5 British animals to see from your cabin

cabin in the woods

If you’re staying in a cabin in the woods with the little ones then it’s a great place from which to spot wildlife from. Woods and forest areas are some of the richest habitats when it comes to providing homes to native species across the world. As trees offer the mainstays of shelter and food to thousands of species of wildlife, they too offer warmer, safer homes than open habitats for many critters and creatures. With the numbers of certain animals dwindling due to hunting, environmental issues and even deforestation, let’s take a look at 5 British animals that you’ll only see in the woods, to make sure that you never miss a thing while on your very own cabin holiday!

1. Hazel Dormouse from your cabin

hazel doormouse

The hazel dormouse is a cute little critter that is found mainly in south England and Wales, and likes to live in coppiced wood and scrub. They are nocturnal animals and thrive on food sources such as hazel and brambles. Now regarded as a priority species for the UK Biodiversity Action Plan, be sure to keep your eyes open in connected woods and hedgerows to spot one!

2. A Badger from your cabin

cabin in the woods

A badger is a staple part of British wildlife, and while many have faced execution due to the spreading of disease, this mammal is fast becoming a protected species in the UK. Badgers are mainly nocturnal and you will often find them in groups called setts – just be careful when approaching one, as they are fiercely territorial.

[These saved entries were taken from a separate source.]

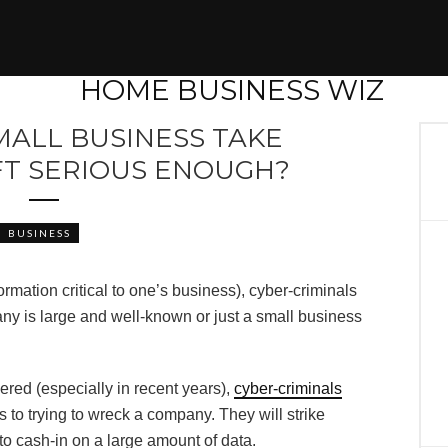
MALL BUSINESS TAKE
FT SERIOUS ENOUGH?
BUSINESS
nformation critical to one’s business), cyber-criminals
ny is large and well-known or just a small business
ed (especially in recent years),
cyber-criminals
to trying to wreck a company. They will strike
o cash-in on a large amount of data.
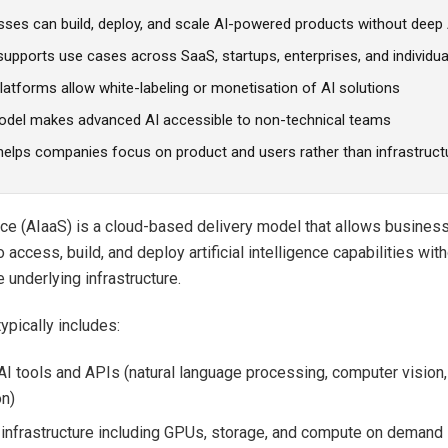
sses can build, deploy, and scale AI-powered products without deep 
upports use cases across SaaS, startups, enterprises, and individua
atforms allow white-labeling or monetisation of AI solutions
odel makes advanced AI accessible to non-technical teams
helps companies focus on product and users rather than infrastruct
ice (AIaaS) is a cloud-based delivery model that allows busines
o access, build, and deploy artificial intelligence capabilities wi
 underlying infrastructure.
ypically includes:
 AI tools and APIs (natural language processing, computer vision
on)
nfrastructure including GPUs, storage, and compute on demand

3. A Red Deer from your cabin

red deer

Just like the badger is a key British woodland animal, so is the red deer. Red deer are native to England and can be in woodland and forests like the Lake District, Exmoor, New Forest and Norfolk. The reddish-brown fur that prompted the name of these deer changes to dark brown or grey in the winter time. Stags are particularly noticeable for their shaggy hair and long antlers. You’ll find red deer in more secluded parts of the forest, as they like to chew their cud in peace.

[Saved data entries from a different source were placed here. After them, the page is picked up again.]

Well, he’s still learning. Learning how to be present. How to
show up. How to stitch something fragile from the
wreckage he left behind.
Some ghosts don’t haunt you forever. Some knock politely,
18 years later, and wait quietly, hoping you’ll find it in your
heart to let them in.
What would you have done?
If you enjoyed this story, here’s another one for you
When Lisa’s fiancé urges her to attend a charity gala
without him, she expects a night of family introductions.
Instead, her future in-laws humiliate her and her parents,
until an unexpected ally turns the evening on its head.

4. Purple Emperor Butterfly from your cabin


The purple emperor butterfly is an elusive British woodland native, but a beautiful one to say the least! As Britain’s second largest butterfly, males can grow to the size of a small bird. Easily recognized by their large, dark purple colourings, and white banded wings, it is the males that feature the iridescent purple hue, while the female butterflies are brown. Found mainly in woodland throughout southern England, you may have to put in some hard searching to find one – although the species does seem to be expanding its territory into the suburbs.

5. Red Squirrel

red squirell

The only squirrel species that is native to the UK, the red squirrel is found on Anglesey and in areas around northern England and Scotland. As the number of red squirrels has declined in recent years due to their susceptibility to the squirrel pox virus carried by their grey cousins, conservation programmes have been enforced to both bolster and reinvigorate the species. They are notoriously much shyer than their counterparts, so if you are lucky enough to spot one, make sure to be extremely careful and quiet if you want to get a little bit closer!